2. Realize that if you pay your current (private) preschool what it's asking for another year, you'll never forgive yourself. Convince yourself to bank on the public system. Attempt to dismiss rising anxiety levels and believe that despite increasingly wild speculations on listserv (playground, Fairway, etc.) all will be well. Eschew paying massive nonrefundable deposit and enjoy three days of self-righteous satisfaction ("We're not the kind of people who need a fancy-pants preschool").
3. Plunge into renewed anxiety. Realize you might wind up with no preschool at all next year unless you have a good "back-up" for your zoned school, in case the rumors of skyrocketing demand turn out to be true.
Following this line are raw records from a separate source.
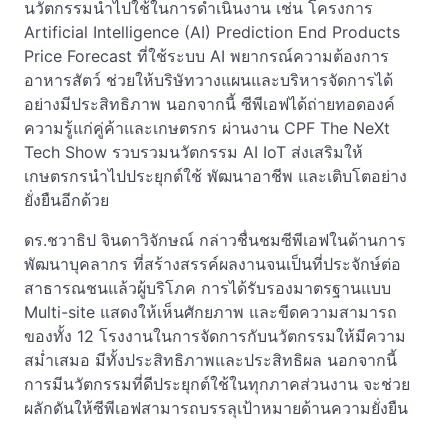
นวัตกรรมนำไปใช้ในการดำเนินงาน เช่น โครงการ
Artificial Intelligence (AI) Prediction End Products
Price Forecast ที่ใช้ระบบ AI พยากรณ์ความต้องการ
อาหารสัตว์ ช่วยให้บริษัทวางแผนและบริหารจัดการได้
อย่างมีประสิทธิภาพ นอกจากนี้ ซีพีเอฟได้ถ่ายทอดองค์
ความรู้แก่คู่ค้าและเกษตรกร ผ่านงาน CPF The NeXt
Tech Show รวบรวมนวัตกรรม AI IoT ส่งเสริมให้
เกษตรกรนำไปประยุกต์ใช้ พัฒนาอาชีพ และเติบโตอย่าง
ยั่งยืนอีกด้วย
ดร.ชวาธิป จินดาวิจักษณ์ กล่าวชื่นชมซีพีเอฟในด้านการ
พัฒนาบุคลากร ที่สร้างสรรค์ผลงานจนเป็นที่ประจักษ์ต่อ
สาธารณชนแล้วผู้บริโภค การได้รับรองมาตรฐานแบบ
Multi-site แสดงให้เห็นศักยภาพ และขีดความสามารถ
ของทั้ง 12 โรงงานในการจัดการกับนวัตกรรมให้มีความ
สม่ำเสมอ มีทั้งประสิทธิภาพและประสิทธิผล นอกจากนี้
การมีนวัตกรรมที่ดีประยุกต์ใช้ในทุกภาคส่วนงาน จะช่วย
ผลักดันให้ซีพีเอฟสามารถบรรลุเป้าหมายด้านความยั่งยืน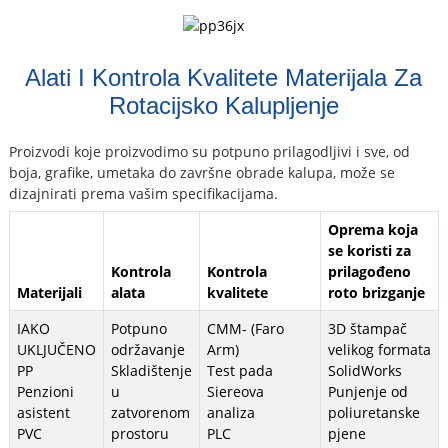
Alati I Kontrola Kvalitete Materijala Za
Rotacijsko Kalupljenje
Proizvodi koje proizvodimo su potpuno prilagodljivi i sve, od
boja, grafike, umetaka do završne obrade kalupa, može se
dizajnirati prema vašim specifikacijama.
Oprema koja
se koristi za
Kontrola
Kontrola
prilagođeno
Materijali
alata
kvalitete
roto brizganje
IAKO
Potpuno
CMM- (Faro
3D štampač
UKLJUČENO
održavanje
Arm)
velikog formata
PP
Skladištenje
Test pada
SolidWorks
Penzioni
u
Siereova
Punjenje od
asistent
zatvorenom
analiza
poliuretanske
PVC
prostoru
PLC
pjene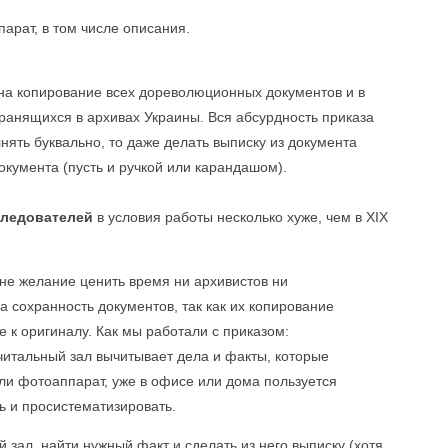
арат, в том числе описания.
а копирование всех дореволюционных документов и в
ранящихся в архивах Украины. Вся абсурдность приказа
лнять буквально, то даже делать выписку из документа
документа (пусть и ручкой или карандашом).
следователей
в условия работы несколько хуже, чем в XIX
о не желание ценить время ни архивистов ни
а сохранность документов, так как их копирование
е к оригиналу. Как мы работали с приказом:
 читальный зал вычитывает дела и факты, которые
или фотоаппарат, уже в офисе или дома пользуется
ь и просистематизировать.
 зал, найти нужный факт и сделать из него выписку (хотя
Wonder if your fancy-pants pre-school can be persuaded to keep you on a waiting list even without a deposit.
4. Research back-up schools in case zoned school doesn't work out.
5. Discover the insufficiency of your research tools.
6. Discover the one thing you can learn about each potential back-up school is that
  a. it will be a bitch to get a kid there and back five days a week.
  b. it has even fewer pre-K slots than your neighborhood school.
7. Treat mounting anxiety with
  a. moderate amounts of red wine.
  b. network television.
  c. mutually supportive conversations with other parents going through the same thing, resulting in increased anxiety for all concerned.
  d. large amounts of red wine and network television.
8. Phone neighborhood school and all back-up possibilities several times. Create a spreadsheet matrix of the conflicting answers about times, methods, and durations of Pre-K regristration periods. Annotate with contingencies as outlined by officials at regional and district offices. Include statements from the school, periodically posted online, which contradict all of the above.
9. Consult matrix whenever anxiety level drops into reasonable state.
10. Allow the fact that all registration will occur in a desperate one-day blitz, in which one's "place in line" at each back-up school will be determined by when you get there with child in tow, to penetrate last undamaged redoubts of brain.
11. As "PK-Day" approaches, formulate battle plan for attacking list of schools. Play-dough, toy trains, and Playmobil figures may be employed to map out assault strategy. Realize that the person smart enough to market software allowing parents to automate this process would make enough money to hire freaking Mary Poppins.
12. Assemble birth certificate, immunization record, maternal grandmother's horoscope, power bill, tax return, bag of properly sorted recyclables (rinsed), and six proofs of purchase for Veggie Booty.
13. Consult weather, assemble good-behavior bribes and join the Amazing Race. On the big day, try not to get carried away.